- PROBLEM DESCRIPTION
For the string "February", find every matching line in the records and copy it.

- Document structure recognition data
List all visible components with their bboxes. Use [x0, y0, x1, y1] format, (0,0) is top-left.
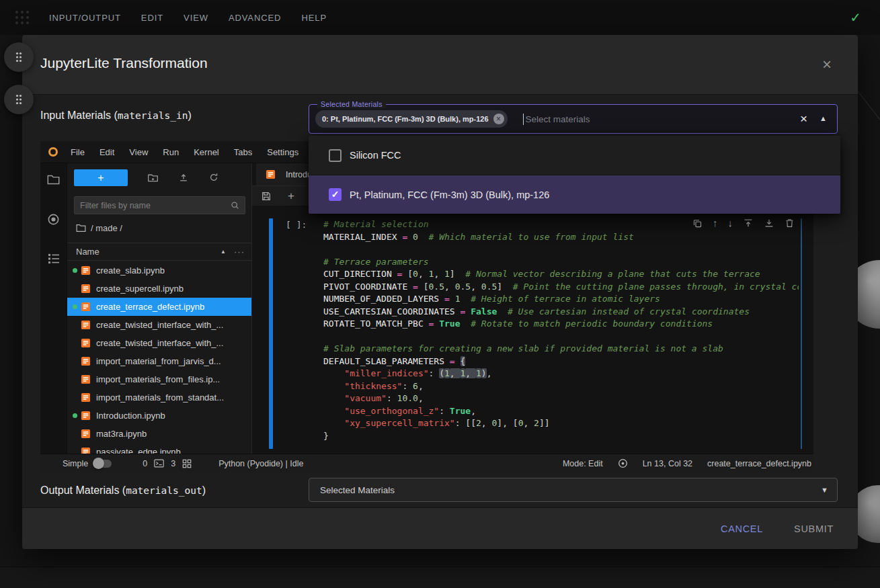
text-cursor: [523, 114, 524, 125]
file-item[interactable]: import_materials_from_files.ip...: [67, 370, 251, 388]
simple-mode-toggle[interactable]: [95, 460, 112, 468]
menu-item-help[interactable]: HELP: [301, 13, 327, 23]
new-launcher-button[interactable]: +: [74, 169, 128, 186]
file-browser-toolbar: +: [67, 163, 251, 192]
file-item[interactable]: import_material_from_jarvis_d...: [67, 352, 251, 370]
duplicate-cell-icon[interactable]: [692, 218, 703, 228]
material-option[interactable]: ✓Pt, Platinum, FCC (Fm-3m) 3D (Bulk), mp…: [309, 175, 840, 214]
menu-item-input-output[interactable]: INPUT/OUTPUT: [49, 13, 121, 23]
output-materials-select[interactable]: Selected Materials ▼: [309, 478, 838, 502]
chip-delete-icon[interactable]: ×: [493, 114, 504, 124]
jupyter-menu-view[interactable]: View: [122, 147, 155, 157]
insert-cell-below-icon[interactable]: [764, 218, 774, 228]
collapse-dropdown-icon[interactable]: ▲: [819, 114, 827, 122]
material-chip[interactable]: 0: Pt, Platinum, FCC (Fm-3m) 3D (Bulk), …: [315, 110, 508, 128]
dialog-title: JupyterLite Transformation: [40, 55, 208, 71]
table-of-contents-icon[interactable]: [48, 253, 60, 264]
file-name: create_twisted_interface_with_...: [96, 338, 227, 348]
filter-files-input[interactable]: Filter files by name: [74, 196, 245, 214]
combobox-placeholder[interactable]: Select materials: [526, 114, 590, 124]
code-cell[interactable]: [ ]: # Material selectionMATERIAL_INDEX …: [252, 206, 813, 454]
close-icon[interactable]: ×: [822, 55, 832, 74]
menu-item-edit[interactable]: EDIT: [141, 13, 163, 23]
file-item[interactable]: Introduction.ipynb: [67, 407, 251, 425]
submit-button[interactable]: SUBMIT: [794, 523, 834, 534]
refresh-icon[interactable]: [208, 172, 219, 183]
jupyter-statusbar: Simple 0 3 Python (Pyodide) | Idle Mode:…: [40, 454, 813, 472]
file-name: create_supercell.ipynb: [96, 284, 188, 294]
move-cell-up-icon[interactable]: ↑: [713, 218, 718, 228]
file-item[interactable]: mat3ra.ipynb: [67, 425, 251, 443]
jupyter-menu-settings[interactable]: Settings: [259, 147, 306, 157]
move-cell-down-icon[interactable]: ↓: [728, 218, 733, 228]
top-menubar: INPUT/OUTPUTEDITVIEWADVANCEDHELP ✓: [0, 0, 880, 35]
file-item[interactable]: import_materials_from_standat...: [67, 388, 251, 407]
jupyter-menu-edit[interactable]: Edit: [92, 147, 122, 157]
breadcrumb[interactable]: / made /: [76, 221, 122, 235]
drag-dots-icon: [15, 94, 22, 105]
floating-handle-button[interactable]: [4, 85, 34, 114]
notebook-file-icon: [81, 356, 91, 367]
insert-cell-icon[interactable]: +: [288, 190, 294, 203]
cancel-button[interactable]: CANCEL: [721, 523, 763, 534]
input-materials-variable: materials_in: [118, 110, 188, 121]
jupyter-menu: FileEditViewRunKernelTabsSettings: [63, 147, 306, 157]
notebook-file-icon: [81, 411, 91, 421]
file-item[interactable]: create_terrace_defect.ipynb: [67, 298, 251, 316]
terminals-count[interactable]: 0: [143, 459, 147, 468]
check-icon[interactable]: ✓: [850, 9, 861, 26]
output-materials-label: Output Materials (materials_out): [40, 485, 206, 497]
save-icon[interactable]: [261, 191, 272, 202]
selected-materials-combobox[interactable]: Selected Materials 0: Pt, Platinum, FCC …: [309, 104, 838, 134]
file-browser-icon[interactable]: [47, 174, 60, 185]
filter-placeholder: Filter files by name: [80, 201, 231, 210]
jupyter-menu-run[interactable]: Run: [155, 147, 186, 157]
upload-icon[interactable]: [178, 172, 189, 183]
checkbox-checked-icon[interactable]: ✓: [329, 188, 342, 201]
running-indicator: [71, 413, 79, 418]
code-line: # Terrace parameters: [323, 256, 799, 269]
clear-selection-icon[interactable]: ×: [800, 112, 807, 126]
breadcrumb-path: / made /: [91, 223, 122, 233]
delete-cell-icon[interactable]: [785, 218, 795, 228]
file-name: import_materials_from_files.ip...: [96, 374, 224, 384]
name-column-header[interactable]: Name: [76, 247, 99, 257]
file-list-header[interactable]: Name ▲ ···: [67, 243, 251, 261]
file-item[interactable]: passivate_edge.ipynb: [67, 443, 251, 454]
file-item[interactable]: create_twisted_interface_with_...: [67, 334, 251, 352]
material-option[interactable]: Silicon FCC: [309, 136, 840, 175]
cursor-position[interactable]: Ln 13, Col 32: [643, 459, 692, 468]
file-name: create_twisted_interface_with_...: [96, 320, 227, 330]
running-kernels-icon[interactable]: [47, 213, 60, 226]
terminal-icon[interactable]: [154, 459, 164, 468]
jupyter-menu-file[interactable]: File: [63, 147, 92, 157]
menu-item-view[interactable]: VIEW: [184, 13, 208, 23]
code-editor[interactable]: # Material selectionMATERIAL_INDEX = 0 #…: [323, 218, 799, 451]
sort-ascending-icon[interactable]: ▲: [221, 249, 226, 255]
jupyter-menu-tabs[interactable]: Tabs: [227, 147, 259, 157]
file-item[interactable]: create_slab.ipynb: [67, 261, 251, 280]
notification-icon[interactable]: [618, 458, 628, 468]
jupyter-menu-kernel[interactable]: Kernel: [186, 147, 227, 157]
menu-item-advanced[interactable]: ADVANCED: [229, 13, 281, 23]
file-name: import_material_from_jarvis_d...: [96, 356, 225, 366]
background-panel: [0, 567, 880, 588]
file-item[interactable]: create_supercell.ipynb: [67, 280, 251, 298]
editor-scroll-indicator[interactable]: [801, 218, 802, 449]
kernels-count[interactable]: 3: [171, 459, 175, 468]
kernel-status[interactable]: Python (Pyodide) | Idle: [218, 459, 303, 468]
kernel-grid-icon[interactable]: [182, 459, 192, 468]
insert-cell-above-icon[interactable]: [743, 218, 754, 228]
material-option-label: Pt, Platinum, FCC (Fm-3m) 3D (Bulk), mp-…: [350, 190, 549, 200]
output-materials-label-text: Output Materials (: [40, 485, 126, 496]
checkbox-icon[interactable]: [329, 149, 342, 162]
combobox-legend: Selected Materials: [317, 100, 386, 108]
floating-handle-button[interactable]: [4, 42, 34, 72]
file-name: create_terrace_defect.ipynb: [96, 302, 208, 312]
input-materials-label-text: Input Materials (: [40, 110, 118, 121]
notebook-file-icon: [81, 447, 91, 454]
activity-sidebar: [40, 163, 67, 454]
file-item[interactable]: create_twisted_interface_with_...: [67, 316, 251, 334]
more-icon[interactable]: ···: [234, 247, 245, 257]
new-folder-icon[interactable]: [147, 172, 159, 183]
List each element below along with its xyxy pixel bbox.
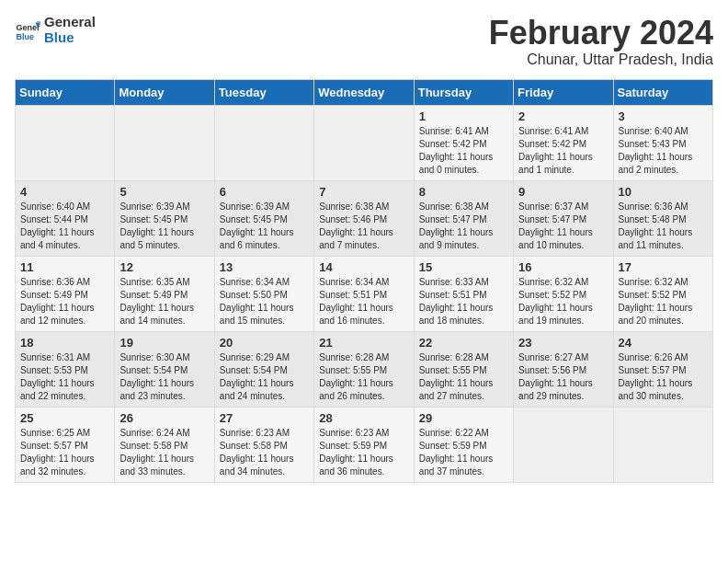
weekday-header: Friday <box>514 79 613 105</box>
calendar-week-row: 25Sunrise: 6:25 AMSunset: 5:57 PMDayligh… <box>16 407 713 482</box>
day-info: Sunrise: 6:27 AMSunset: 5:56 PMDaylight:… <box>518 351 608 403</box>
day-number: 11 <box>20 260 109 274</box>
day-number: 10 <box>619 185 708 199</box>
calendar-cell: 15Sunrise: 6:33 AMSunset: 5:51 PMDayligh… <box>414 256 513 331</box>
calendar-cell: 8Sunrise: 6:38 AMSunset: 5:47 PMDaylight… <box>414 180 513 256</box>
day-number: 4 <box>20 185 109 199</box>
calendar-cell: 29Sunrise: 6:22 AMSunset: 5:59 PMDayligh… <box>414 407 513 482</box>
calendar-cell: 26Sunrise: 6:24 AMSunset: 5:58 PMDayligh… <box>115 407 214 482</box>
calendar-cell: 5Sunrise: 6:39 AMSunset: 5:45 PMDaylight… <box>115 180 214 256</box>
day-number: 23 <box>518 336 608 350</box>
day-info: Sunrise: 6:26 AMSunset: 5:57 PMDaylight:… <box>619 351 708 403</box>
calendar-cell: 3Sunrise: 6:40 AMSunset: 5:43 PMDaylight… <box>613 105 712 180</box>
calendar-cell: 17Sunrise: 6:32 AMSunset: 5:52 PMDayligh… <box>613 256 712 331</box>
calendar-cell: 10Sunrise: 6:36 AMSunset: 5:48 PMDayligh… <box>613 180 712 256</box>
calendar-cell: 13Sunrise: 6:34 AMSunset: 5:50 PMDayligh… <box>214 256 313 331</box>
svg-text:Blue: Blue <box>16 31 34 40</box>
calendar-cell <box>314 105 414 180</box>
day-number: 13 <box>220 260 309 274</box>
day-info: Sunrise: 6:36 AMSunset: 5:49 PMDaylight:… <box>20 276 109 327</box>
day-info: Sunrise: 6:22 AMSunset: 5:59 PMDaylight:… <box>419 427 508 478</box>
logo-text-blue: Blue <box>44 30 96 46</box>
weekday-header: Monday <box>115 79 214 105</box>
calendar-cell: 18Sunrise: 6:31 AMSunset: 5:53 PMDayligh… <box>16 331 115 407</box>
calendar-week-row: 18Sunrise: 6:31 AMSunset: 5:53 PMDayligh… <box>16 331 713 407</box>
calendar-body: 1Sunrise: 6:41 AMSunset: 5:42 PMDaylight… <box>16 105 713 482</box>
day-info: Sunrise: 6:30 AMSunset: 5:54 PMDaylight:… <box>119 351 209 403</box>
day-number: 24 <box>619 336 708 350</box>
day-info: Sunrise: 6:24 AMSunset: 5:58 PMDaylight:… <box>119 427 209 478</box>
day-number: 16 <box>518 260 608 274</box>
logo-icon: General Blue <box>15 17 40 43</box>
day-info: Sunrise: 6:35 AMSunset: 5:49 PMDaylight:… <box>119 276 209 327</box>
day-info: Sunrise: 6:28 AMSunset: 5:55 PMDaylight:… <box>419 351 508 403</box>
calendar-header: SundayMondayTuesdayWednesdayThursdayFrid… <box>16 79 713 105</box>
day-number: 28 <box>319 411 408 425</box>
day-info: Sunrise: 6:29 AMSunset: 5:54 PMDaylight:… <box>220 351 309 403</box>
calendar-cell: 1Sunrise: 6:41 AMSunset: 5:42 PMDaylight… <box>414 105 513 180</box>
day-number: 14 <box>319 260 408 274</box>
day-info: Sunrise: 6:41 AMSunset: 5:42 PMDaylight:… <box>419 125 508 177</box>
calendar-cell <box>214 105 313 180</box>
calendar-cell: 27Sunrise: 6:23 AMSunset: 5:58 PMDayligh… <box>214 407 313 482</box>
day-info: Sunrise: 6:36 AMSunset: 5:48 PMDaylight:… <box>619 201 708 252</box>
day-number: 9 <box>518 185 608 199</box>
calendar-cell <box>613 407 712 482</box>
calendar-cell: 21Sunrise: 6:28 AMSunset: 5:55 PMDayligh… <box>314 331 414 407</box>
weekday-header: Sunday <box>16 79 115 105</box>
day-info: Sunrise: 6:38 AMSunset: 5:46 PMDaylight:… <box>319 201 408 252</box>
header-row: SundayMondayTuesdayWednesdayThursdayFrid… <box>16 79 713 105</box>
location-title: Chunar, Uttar Pradesh, India <box>489 52 713 68</box>
day-number: 15 <box>419 260 508 274</box>
day-info: Sunrise: 6:40 AMSunset: 5:44 PMDaylight:… <box>20 201 109 252</box>
day-info: Sunrise: 6:41 AMSunset: 5:42 PMDaylight:… <box>518 125 608 177</box>
day-number: 12 <box>119 260 209 274</box>
logo-text-general: General <box>44 15 96 30</box>
day-info: Sunrise: 6:37 AMSunset: 5:47 PMDaylight:… <box>518 201 608 252</box>
day-number: 17 <box>619 260 708 274</box>
day-info: Sunrise: 6:31 AMSunset: 5:53 PMDaylight:… <box>20 351 109 403</box>
day-info: Sunrise: 6:23 AMSunset: 5:59 PMDaylight:… <box>319 427 408 478</box>
day-info: Sunrise: 6:33 AMSunset: 5:51 PMDaylight:… <box>419 276 508 327</box>
day-number: 19 <box>119 336 209 350</box>
day-number: 27 <box>220 411 309 425</box>
calendar-cell <box>115 105 214 180</box>
calendar-cell: 9Sunrise: 6:37 AMSunset: 5:47 PMDaylight… <box>514 180 613 256</box>
calendar-cell: 24Sunrise: 6:26 AMSunset: 5:57 PMDayligh… <box>613 331 712 407</box>
weekday-header: Thursday <box>414 79 513 105</box>
weekday-header: Saturday <box>613 79 712 105</box>
calendar-cell <box>16 105 115 180</box>
header: General Blue General Blue February 2024 … <box>15 15 713 68</box>
logo: General Blue General Blue <box>15 15 96 45</box>
calendar-cell: 2Sunrise: 6:41 AMSunset: 5:42 PMDaylight… <box>514 105 613 180</box>
title-area: February 2024 Chunar, Uttar Pradesh, Ind… <box>489 15 713 68</box>
calendar-cell <box>514 407 613 482</box>
day-info: Sunrise: 6:39 AMSunset: 5:45 PMDaylight:… <box>119 201 209 252</box>
day-number: 1 <box>419 109 508 123</box>
calendar-cell: 7Sunrise: 6:38 AMSunset: 5:46 PMDaylight… <box>314 180 414 256</box>
day-info: Sunrise: 6:39 AMSunset: 5:45 PMDaylight:… <box>220 201 309 252</box>
calendar-week-row: 1Sunrise: 6:41 AMSunset: 5:42 PMDaylight… <box>16 105 713 180</box>
day-number: 22 <box>419 336 508 350</box>
day-number: 20 <box>220 336 309 350</box>
weekday-header: Wednesday <box>314 79 414 105</box>
day-number: 3 <box>619 109 708 123</box>
calendar-cell: 16Sunrise: 6:32 AMSunset: 5:52 PMDayligh… <box>514 256 613 331</box>
calendar-cell: 25Sunrise: 6:25 AMSunset: 5:57 PMDayligh… <box>16 407 115 482</box>
day-info: Sunrise: 6:40 AMSunset: 5:43 PMDaylight:… <box>619 125 708 177</box>
day-info: Sunrise: 6:32 AMSunset: 5:52 PMDaylight:… <box>518 276 608 327</box>
day-info: Sunrise: 6:34 AMSunset: 5:50 PMDaylight:… <box>220 276 309 327</box>
weekday-header: Tuesday <box>214 79 313 105</box>
day-info: Sunrise: 6:25 AMSunset: 5:57 PMDaylight:… <box>20 427 109 478</box>
day-number: 2 <box>518 109 608 123</box>
day-number: 21 <box>319 336 408 350</box>
calendar-cell: 11Sunrise: 6:36 AMSunset: 5:49 PMDayligh… <box>16 256 115 331</box>
day-number: 8 <box>419 185 508 199</box>
day-info: Sunrise: 6:28 AMSunset: 5:55 PMDaylight:… <box>319 351 408 403</box>
calendar-cell: 4Sunrise: 6:40 AMSunset: 5:44 PMDaylight… <box>16 180 115 256</box>
calendar-cell: 14Sunrise: 6:34 AMSunset: 5:51 PMDayligh… <box>314 256 414 331</box>
calendar-cell: 20Sunrise: 6:29 AMSunset: 5:54 PMDayligh… <box>214 331 313 407</box>
day-number: 29 <box>419 411 508 425</box>
calendar-week-row: 4Sunrise: 6:40 AMSunset: 5:44 PMDaylight… <box>16 180 713 256</box>
day-info: Sunrise: 6:34 AMSunset: 5:51 PMDaylight:… <box>319 276 408 327</box>
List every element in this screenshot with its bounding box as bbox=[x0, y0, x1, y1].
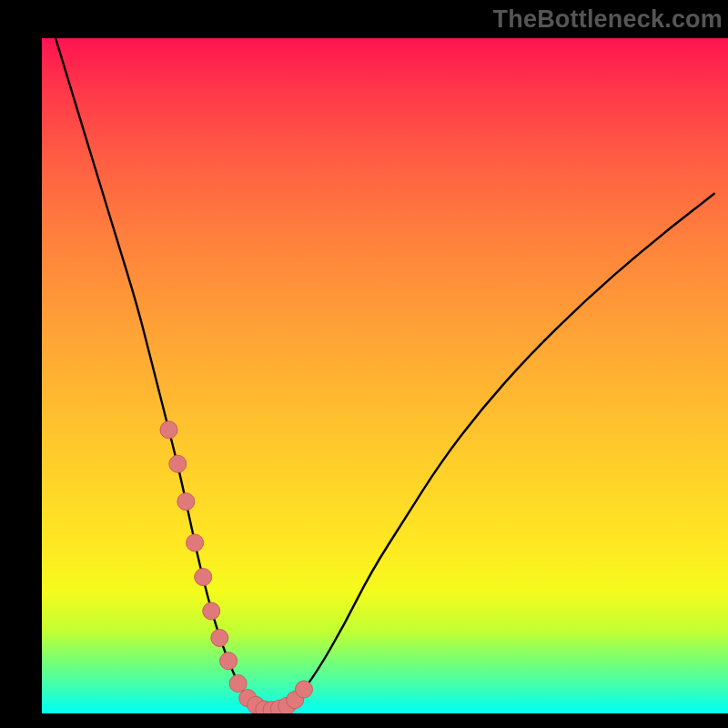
marker-dot bbox=[203, 602, 220, 620]
marker-dot bbox=[160, 421, 177, 439]
highlighted-points bbox=[160, 421, 313, 713]
marker-dot bbox=[195, 569, 212, 586]
marker-dot bbox=[220, 652, 238, 670]
bottleneck-curve bbox=[56, 38, 714, 710]
marker-dot bbox=[177, 493, 195, 511]
watermark-text: TheBottleneck.com bbox=[493, 5, 723, 34]
marker-dot bbox=[229, 675, 247, 693]
chart-frame: TheBottleneck.com bbox=[0, 0, 728, 728]
marker-dot bbox=[187, 534, 204, 551]
marker-dot bbox=[169, 455, 187, 472]
marker-dot bbox=[296, 681, 313, 698]
plot-area bbox=[42, 38, 728, 713]
marker-dot bbox=[211, 630, 228, 647]
chart-svg bbox=[42, 38, 728, 713]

- OUTPUT FOR THIS EXERCISE
header: General Blue General Blue February 2024 … <box>15 15 713 68</box>
title-area: February 2024 Chunar, Uttar Pradesh, Ind… <box>489 15 713 68</box>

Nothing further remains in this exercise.